Connettiti con noi

Business

La rivolta in Libia preoccupa la Cina: 95 miliardi per la sicurezza

Per il 2011 il governo cinese spenderà più 91 miliardi di dollari per modernizzare l’esercito, ma per la prima volta ne spenderà di più per la “sicurezza interna”. La stampa cinese parla di un chiaro segnale ai promotori delle proteste pacifiche, ma i Paesi a oriente non sono così tranquilli

Quest’anno la Cina investirà più di 90 miliardi nell’esercito, ma altri 95 saranno spesi per la “sicurezza interna” del Paese per una spesa complessiva superiore a 180 miliardi di dollari. Il governo cinese punta a modernizzare l’esercito, ma guarda anche alla stabilità all’interno dei suoi confini: per la prima volta, infatti, la spese per la sicurezza interna supereranno quelle per la difesa. A illustrare i dati sul bilancio dello Stato (+12,7% per spesa militare, +13,8% per la sicurezza interna) il premier Wen Jiabao che ha abbassato il tasso di crescita “ideale” all’8%. Il premier cinese ha puntato l’accento anche sulla lotta all’inflazione – al 4,9 in gennaio – e avrebbe annunciato misure per stimolare i consumi interni per sganciare l’ economia dalla sua forte dipendenza dalle esportazioni.

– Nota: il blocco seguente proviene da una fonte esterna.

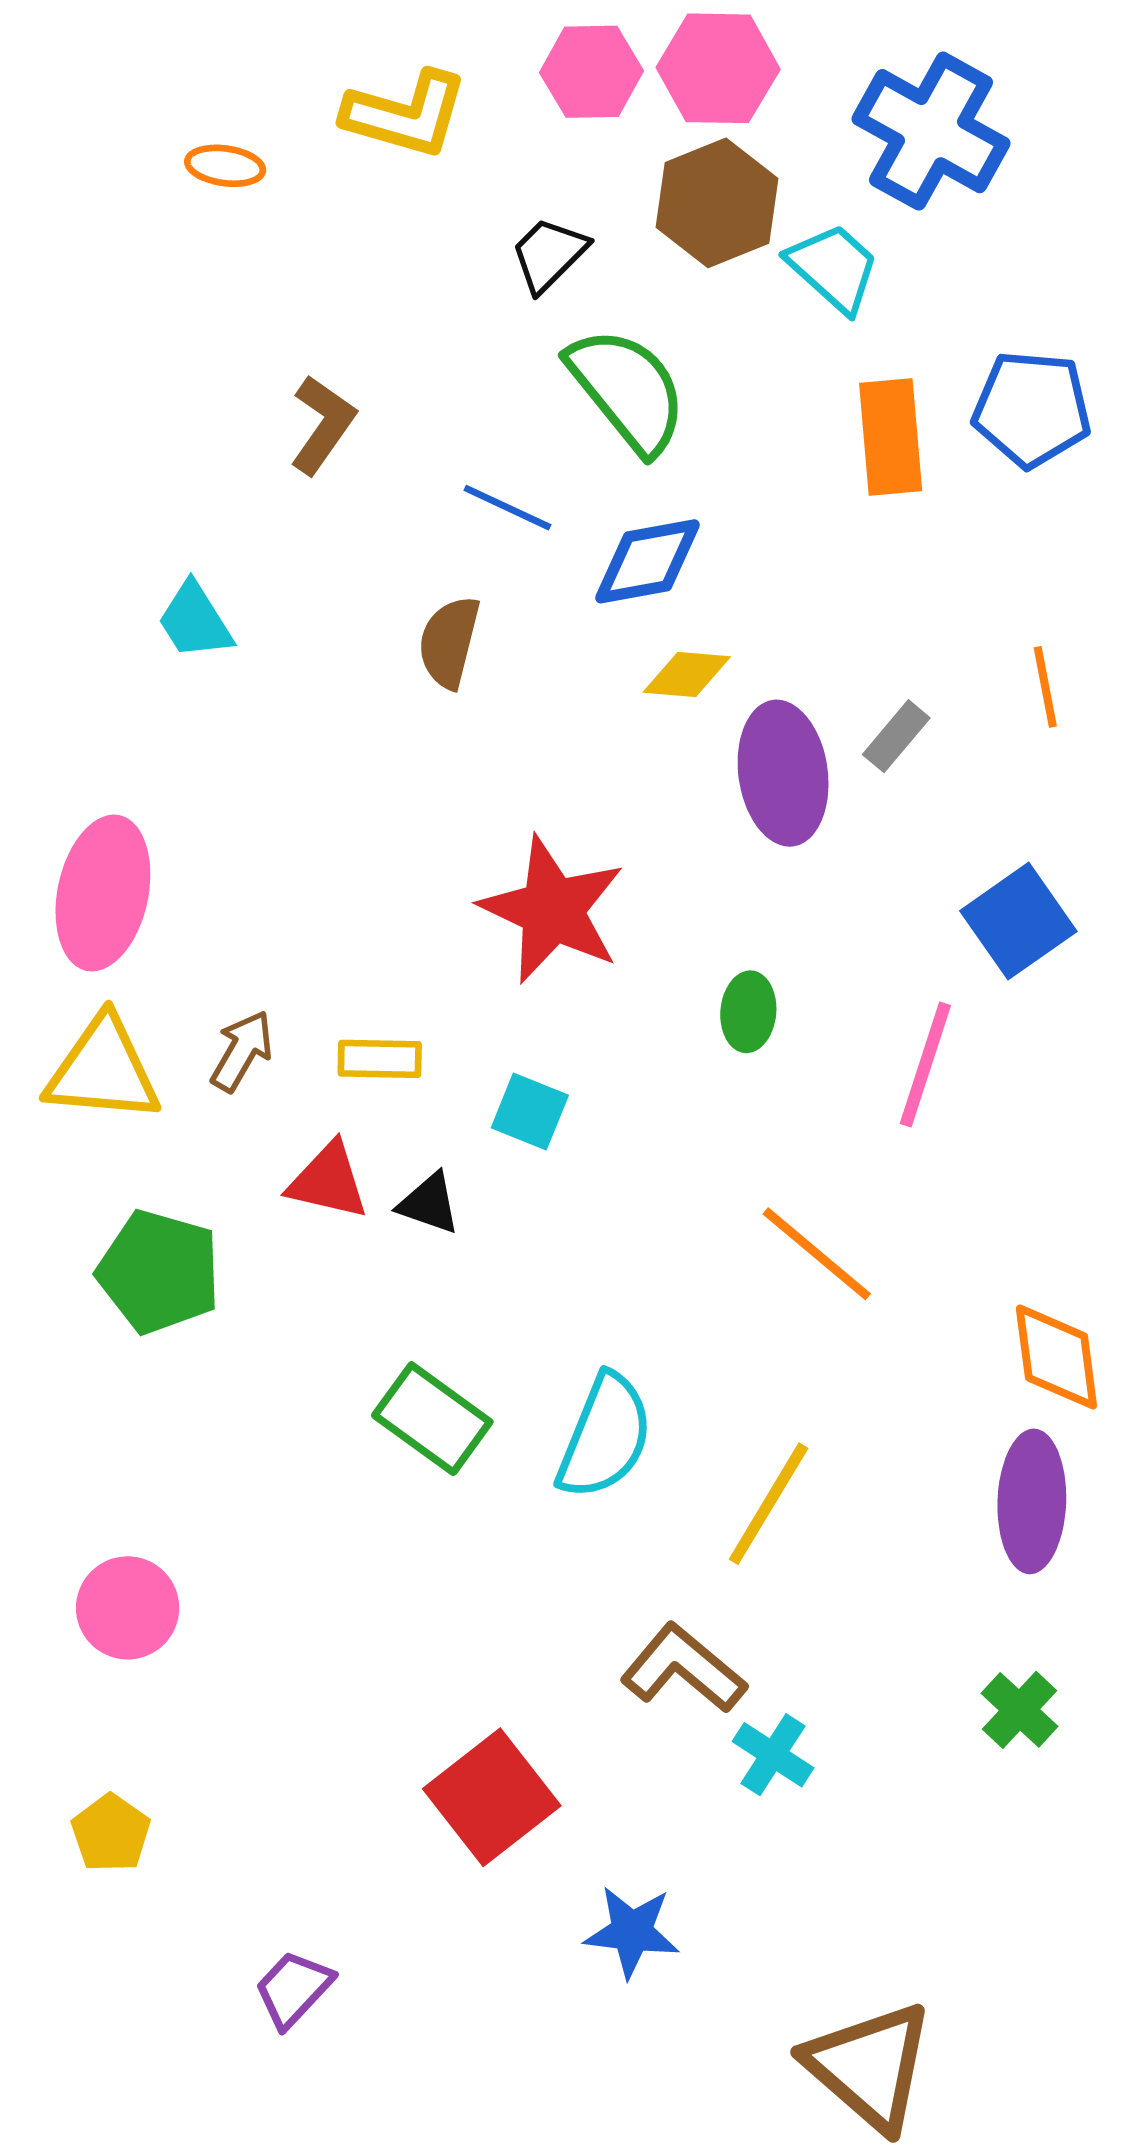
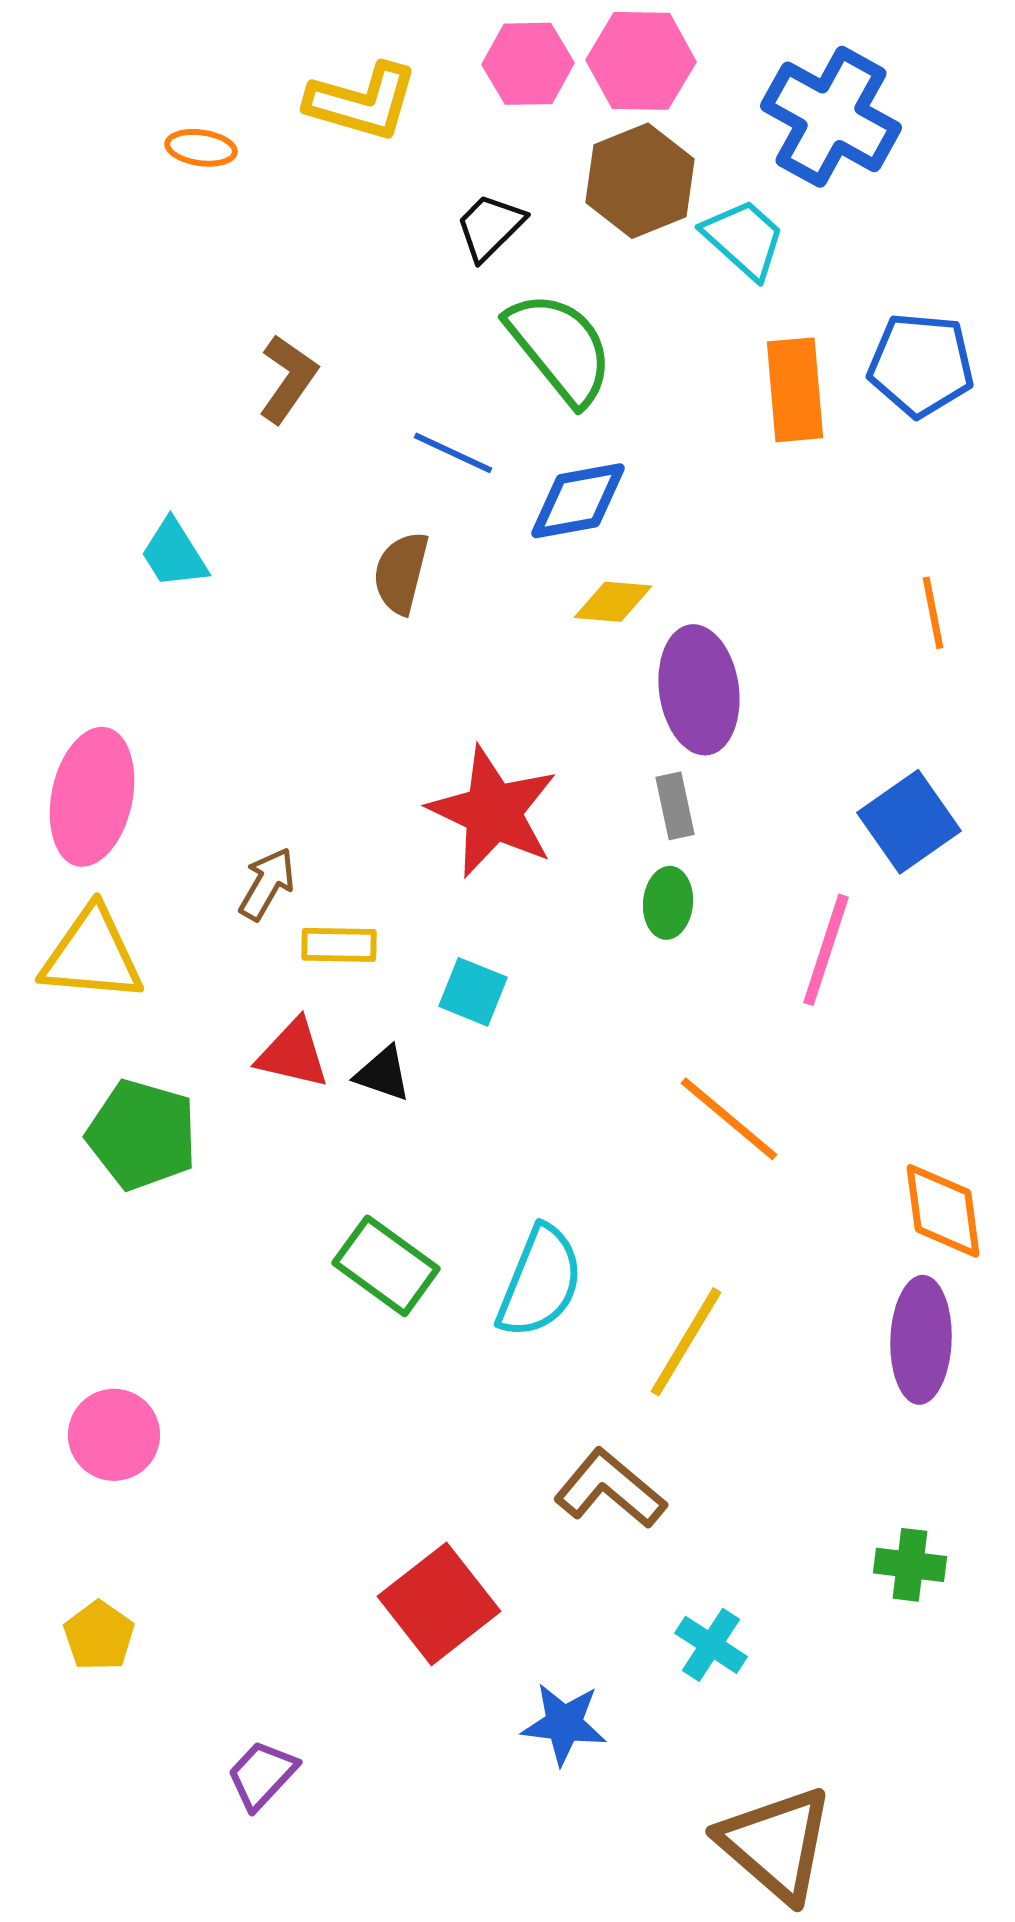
gray rectangle: (896, 736) -> (675, 806), moved, turned -52
brown arrow: (242, 1051) -> (267, 884), moved
green cross: (1020, 1710) -> (910, 1565), moved, turned -36
cyan cross: (773, 1755) -> (711, 1645), moved

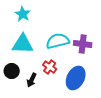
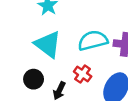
cyan triangle: (23, 44) -> (48, 44), turned 35

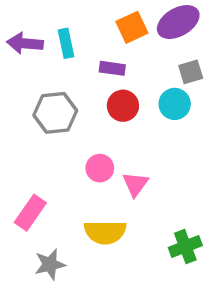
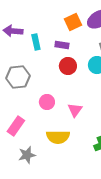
cyan rectangle: (66, 43) -> (36, 42), moved
gray hexagon: (55, 113) -> (18, 77), moved
pink circle: (100, 168) -> (47, 102), moved

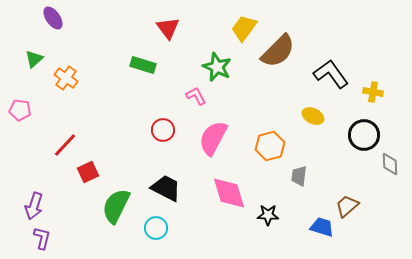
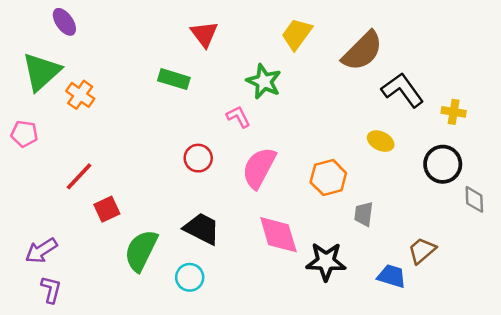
brown semicircle: (278, 51) -> (362, 51), moved
green triangle: (34, 59) -> (41, 72), size x1.8
purple arrow: (34, 206) -> (41, 251), turned 40
black star: (268, 215) -> (326, 262), size x1.5

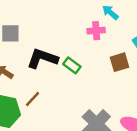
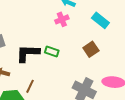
brown square: (120, 62) -> (91, 49), moved

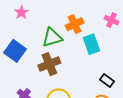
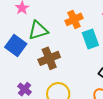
green triangle: (52, 38) -> (38, 30), moved

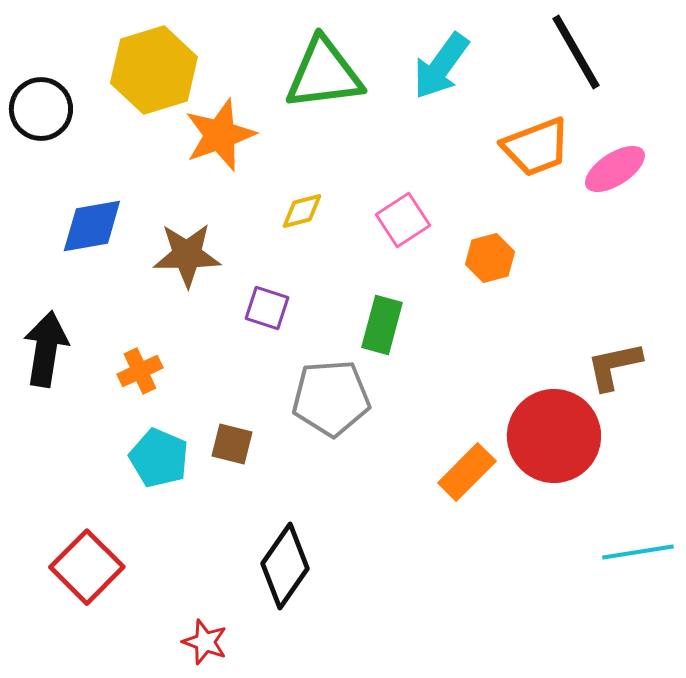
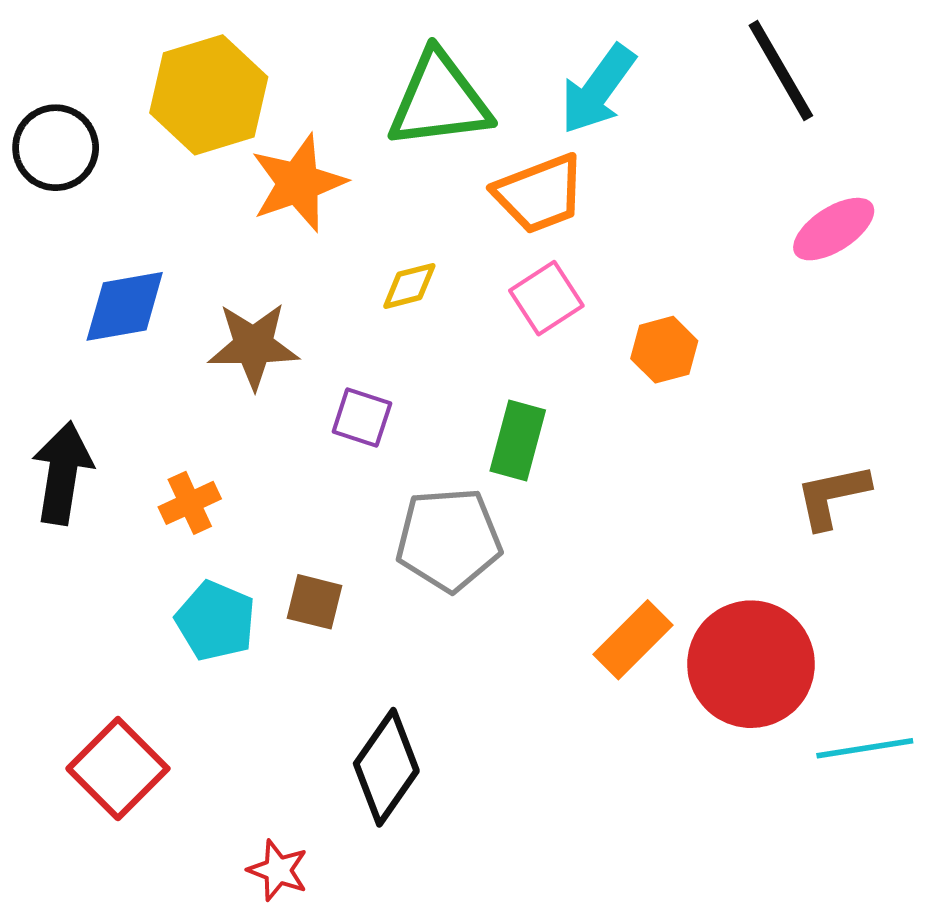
orange trapezoid: (536, 147) -> (540, 194), moved
red circle: (554, 436) -> (751, 664), moved

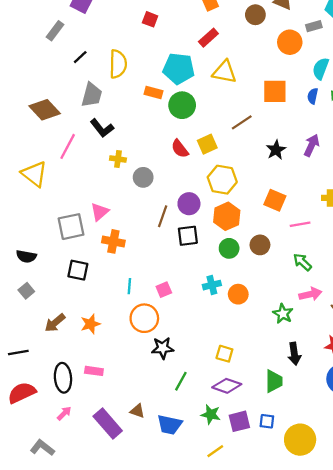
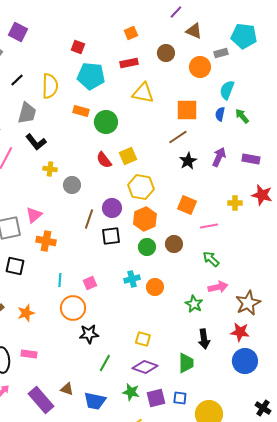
brown circle: (255, 15) -> (166, 53), moved
red rectangle: (208, 38) -> (129, 63), turned 30
cyan pentagon: (179, 69) -> (91, 76), moved
brown line: (242, 122) -> (178, 137), moved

Le preoccupazioni dalla rivolta in Libia…La diffusione dei dati sulla sicurezza interna è coincisa con un editoriale del Beijing Daily, uno dei giornali del Partito Comunista Cinese, che ha messo in guardia i promotori delle cosiddette “passeggiate dei gelsomini”, delle proteste pacifiche per la democrazia ispirate dalle rivolte popolari in corso in alcuni paesi arabi. Il quotidiano cinese accusa “alcune persone all’interno e all’estero”, di voler sfruttare per i loro fini le proteste nel mondo arabo e afferma che i loro progetti “sono destinati al fallimento. (…) tutti capiscono che la stabilità è felicità e che la confusione è disastrosa”.

… e le preoccupazioni per la crescita del budget militare cinesePer quanto riguarda l’aumento della spesa per l’esercito, il portavoce dell’Assemblea Nazionale del Popolo, Li Zhaosing ha affermato che l’aumento delle spese militari è “giustificato” dalle esigenze della modernizzazione dell’esercito che la Cina sta gradualmente trasformando dall’”armata popolare” del presidente Mao Zedong in una moderna forza militare. Oggi l’Esercito Popolare di Liberazione cinese ha 2,3 milioni di uomini sotto le armi. Li ha ricordato che molti paesi occidentali spendono per la difesa percentuali del loro prodotto interno lordo molto più alte di quelle cinesi (il 2% del Pil e il 6% del bilancio dello Stato). Alcuni analisti occidentali ritengono, però, che in realtà Pechino investa nella modernizzazione dell’ esercito molto più di quanto non voglia ammettere; più del doppio secondo un rapporto stilato l’anno scorso dal Pentagono. In gennaio, Pechino ha confermato di aver effettuato un test del suo nuovo jet da combattimento, il J-20. Inoltre, gli analisti di Washington ritengono che Pechino abbia fatto grandi passi avanti nella costruzione dei missili e che abbia mostrato la sua capacità con il riuscito abbattimento di un satellite fuori uso, nel 2007. Li Zhaoxing ha ripetuto che la Cina ha il solo scopo di difendersi e che “non rappresenta una minaccia per nessuno”. Ma negli ultimi due anni i dubbi nella regione sono cresciuti. In una prima reazione, il portavoce giapponese Yukio Edano ha sostenuto che “ci sono diverse parti del budget non chiarite nei dettagli” e si è augurato che “la Cina aumenti la chiarezza sulle sue politiche di difesa e di forza militare, attraverso lo scambio di informazioni in materia di sicurezza”. Anche il consistente aumento dell’ 11,6% delle spese militari annunciato nei giorni scorsi dall’India potrebbe avere a che vedere con la percezione di una minaccia da parte della Cina. La maggioranza degli analisti ritiene che se indubbiamente la forza militare della Cina è in crescita, le probabilità di crisi regionali sia minima. “Per la Cina le rivendicazioni territoriali sono una preoccupazione secondaria rispetto alla crescita economica e alla stabilità”, ha dichiarato Duncan Innes-Kerr della Economist Intelligence Unit di Pechino.